STOP DOING TRACK STANDS

Track stands are more commonly known as “that dumb thing that dudes (and it’s always dudes) do where they try to balance on their stopped bikes at a red light.” Wow! So cool, dudes! Please see above re: no one ever looking cool while riding a bike.

“BUT I NEED TO DO A TRACK STAND BECAUSE MY SHOES CLIP INTO MY PEDALS!”

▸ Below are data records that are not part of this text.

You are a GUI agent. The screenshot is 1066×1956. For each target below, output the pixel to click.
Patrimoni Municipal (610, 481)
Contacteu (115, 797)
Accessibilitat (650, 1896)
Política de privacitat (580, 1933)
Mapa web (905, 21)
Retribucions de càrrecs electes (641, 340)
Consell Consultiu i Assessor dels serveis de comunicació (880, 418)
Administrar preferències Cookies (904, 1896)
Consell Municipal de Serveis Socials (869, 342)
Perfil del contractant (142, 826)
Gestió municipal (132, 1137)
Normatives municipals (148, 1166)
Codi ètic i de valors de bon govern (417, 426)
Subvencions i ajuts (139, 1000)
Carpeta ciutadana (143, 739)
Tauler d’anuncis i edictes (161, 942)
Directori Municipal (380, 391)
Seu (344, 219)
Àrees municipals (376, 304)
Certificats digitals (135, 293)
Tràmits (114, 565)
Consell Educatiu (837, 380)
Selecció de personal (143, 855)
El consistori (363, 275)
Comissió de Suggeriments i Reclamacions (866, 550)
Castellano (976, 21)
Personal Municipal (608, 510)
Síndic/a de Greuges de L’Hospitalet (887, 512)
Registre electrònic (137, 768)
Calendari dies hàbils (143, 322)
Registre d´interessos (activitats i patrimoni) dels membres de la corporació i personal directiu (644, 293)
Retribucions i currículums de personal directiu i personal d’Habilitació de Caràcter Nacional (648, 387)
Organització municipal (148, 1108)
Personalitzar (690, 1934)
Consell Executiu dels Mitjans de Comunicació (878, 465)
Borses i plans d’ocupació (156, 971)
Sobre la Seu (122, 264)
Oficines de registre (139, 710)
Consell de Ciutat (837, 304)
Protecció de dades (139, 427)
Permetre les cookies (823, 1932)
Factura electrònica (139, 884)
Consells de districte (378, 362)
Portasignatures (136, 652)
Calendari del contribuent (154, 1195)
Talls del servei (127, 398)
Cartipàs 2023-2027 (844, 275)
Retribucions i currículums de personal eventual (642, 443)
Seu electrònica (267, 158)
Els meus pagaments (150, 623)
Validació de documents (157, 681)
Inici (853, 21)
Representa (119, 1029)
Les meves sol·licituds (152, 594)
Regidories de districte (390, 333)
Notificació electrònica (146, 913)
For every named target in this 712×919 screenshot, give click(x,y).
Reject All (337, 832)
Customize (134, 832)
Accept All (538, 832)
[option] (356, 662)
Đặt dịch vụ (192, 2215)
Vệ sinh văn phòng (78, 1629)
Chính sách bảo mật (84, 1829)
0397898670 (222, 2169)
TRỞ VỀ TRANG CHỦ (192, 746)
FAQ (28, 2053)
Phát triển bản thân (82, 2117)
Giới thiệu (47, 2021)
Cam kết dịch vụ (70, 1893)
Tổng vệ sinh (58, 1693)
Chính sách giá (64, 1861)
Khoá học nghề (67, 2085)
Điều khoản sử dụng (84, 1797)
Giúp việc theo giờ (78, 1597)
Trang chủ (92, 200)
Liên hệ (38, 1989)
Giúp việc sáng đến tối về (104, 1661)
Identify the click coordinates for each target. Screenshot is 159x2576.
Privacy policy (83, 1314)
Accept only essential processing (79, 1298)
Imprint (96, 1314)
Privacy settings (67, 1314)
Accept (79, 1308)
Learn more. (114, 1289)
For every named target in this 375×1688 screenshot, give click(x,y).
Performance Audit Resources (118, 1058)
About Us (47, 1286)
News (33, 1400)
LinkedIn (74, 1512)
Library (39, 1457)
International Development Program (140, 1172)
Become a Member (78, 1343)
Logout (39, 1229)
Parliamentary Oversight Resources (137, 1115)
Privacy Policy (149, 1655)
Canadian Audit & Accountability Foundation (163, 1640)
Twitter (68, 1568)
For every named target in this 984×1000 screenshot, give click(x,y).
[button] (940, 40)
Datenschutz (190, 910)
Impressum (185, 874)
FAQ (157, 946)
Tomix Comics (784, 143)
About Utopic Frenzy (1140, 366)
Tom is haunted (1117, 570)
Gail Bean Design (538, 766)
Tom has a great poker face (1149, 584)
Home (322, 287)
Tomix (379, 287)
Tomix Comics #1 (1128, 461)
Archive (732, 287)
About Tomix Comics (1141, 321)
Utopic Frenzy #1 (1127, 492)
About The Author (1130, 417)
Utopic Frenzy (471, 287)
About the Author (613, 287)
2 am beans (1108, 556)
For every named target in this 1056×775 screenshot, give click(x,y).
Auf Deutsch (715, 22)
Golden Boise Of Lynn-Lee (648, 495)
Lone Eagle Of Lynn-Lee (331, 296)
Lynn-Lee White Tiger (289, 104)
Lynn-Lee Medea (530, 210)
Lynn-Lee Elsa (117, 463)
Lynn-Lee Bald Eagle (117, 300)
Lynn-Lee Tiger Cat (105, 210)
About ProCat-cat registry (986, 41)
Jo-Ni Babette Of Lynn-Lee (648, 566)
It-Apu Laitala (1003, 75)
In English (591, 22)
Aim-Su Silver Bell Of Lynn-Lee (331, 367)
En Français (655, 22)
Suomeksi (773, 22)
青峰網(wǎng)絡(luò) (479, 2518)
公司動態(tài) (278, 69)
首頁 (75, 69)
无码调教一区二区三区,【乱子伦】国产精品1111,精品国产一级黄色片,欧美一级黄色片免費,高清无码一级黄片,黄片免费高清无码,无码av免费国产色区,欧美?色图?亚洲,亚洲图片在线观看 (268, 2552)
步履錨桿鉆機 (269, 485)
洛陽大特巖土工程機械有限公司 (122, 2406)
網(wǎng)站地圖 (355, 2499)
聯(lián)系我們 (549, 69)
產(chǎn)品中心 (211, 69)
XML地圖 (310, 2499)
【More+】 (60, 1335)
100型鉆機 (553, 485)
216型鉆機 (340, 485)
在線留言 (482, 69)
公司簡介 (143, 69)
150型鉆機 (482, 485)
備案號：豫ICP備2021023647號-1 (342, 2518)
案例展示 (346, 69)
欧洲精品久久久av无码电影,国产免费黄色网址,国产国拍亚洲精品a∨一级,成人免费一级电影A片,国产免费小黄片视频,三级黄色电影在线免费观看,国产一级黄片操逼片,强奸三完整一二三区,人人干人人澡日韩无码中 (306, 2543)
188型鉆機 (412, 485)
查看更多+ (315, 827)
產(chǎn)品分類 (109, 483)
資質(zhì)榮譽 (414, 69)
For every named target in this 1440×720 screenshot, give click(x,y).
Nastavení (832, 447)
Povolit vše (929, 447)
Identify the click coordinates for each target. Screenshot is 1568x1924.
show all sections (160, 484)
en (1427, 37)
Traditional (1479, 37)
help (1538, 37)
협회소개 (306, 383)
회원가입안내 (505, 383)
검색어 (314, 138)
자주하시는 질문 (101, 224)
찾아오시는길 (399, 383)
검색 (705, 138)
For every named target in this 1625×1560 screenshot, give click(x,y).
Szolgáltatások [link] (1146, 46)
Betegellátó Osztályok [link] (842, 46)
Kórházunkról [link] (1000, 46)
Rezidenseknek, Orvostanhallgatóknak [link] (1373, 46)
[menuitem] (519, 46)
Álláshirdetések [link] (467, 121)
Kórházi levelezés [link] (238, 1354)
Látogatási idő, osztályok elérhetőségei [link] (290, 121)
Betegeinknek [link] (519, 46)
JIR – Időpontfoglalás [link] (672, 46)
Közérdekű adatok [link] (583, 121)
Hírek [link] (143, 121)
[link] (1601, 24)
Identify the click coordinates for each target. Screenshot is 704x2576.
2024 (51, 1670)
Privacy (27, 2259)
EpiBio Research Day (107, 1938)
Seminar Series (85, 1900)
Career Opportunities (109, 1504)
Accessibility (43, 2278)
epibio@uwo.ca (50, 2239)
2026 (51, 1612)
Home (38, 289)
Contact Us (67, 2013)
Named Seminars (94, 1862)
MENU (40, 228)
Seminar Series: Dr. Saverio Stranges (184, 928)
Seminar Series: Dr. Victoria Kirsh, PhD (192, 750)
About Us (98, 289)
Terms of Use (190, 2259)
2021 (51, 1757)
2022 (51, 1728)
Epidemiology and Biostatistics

Well, Armstrong, maybe it’s time to consider the fact that shoes that attach to your pedals are perhaps not the wisest choice for bicycling in a city, where you have to stop a lot.

RIDE STRAIGHT

Riding in a straight line helps drivers and other bikers better predict where you’re going so they do not hit you. You know what does the opposite of that? Swerving and veering around like a kindergartner with training wheels.

DON’T ASSUME ANYTHING

Don’t expect drivers—or other bikers!—to know or respect Portland’s biking and traffic laws. This city is constantly flooded with newbies, and by all indications, none of them saw a bicycle before they moved here.


AND FOR DRIVERS...

• Bike lanes are for bikes.

Drive a Lyft or an Uber? Don’t park it in the fucking bike lane, and don’t think that turning your hazard lights magically exempts you from the law or oh, we don’t know, getting people killed and shit.

• Use the right roads.

You know how bicyclists don’t bike on freeways? Because those roads are for specific vehicles and specific purposes and everything works better because of it? That’s something to keep in mind when you’re trying to do 50 down a neighborhood greenway. If there’s a sharrow (or “shared lane” arrow marking) painted on the road, that’s a clue that you should (1) be cool with bikes or, (2) use one of the 80 million roads that haven’t been specifically designated for use by cyclists.

• Don’t tailgate.

You’re sitting in a two-and-a-half-ton SUV. The biker in front of you is balancing on a 25-pound bike. Don’t be a dick.

• Remember that...

the vast majority of the time, Portland’s bikes and cars get along great—which is truly remarkable, and shouldn’t be understated, and makes the city better for everyone! GOOD JOB, EVERYBODY. But if there’s ever a point when you forget this—which happens to all of us, especially at rush hour—maybe just chill the fuck out for five minutes. Tune to 89.9 All Classical Portland. That usually helps.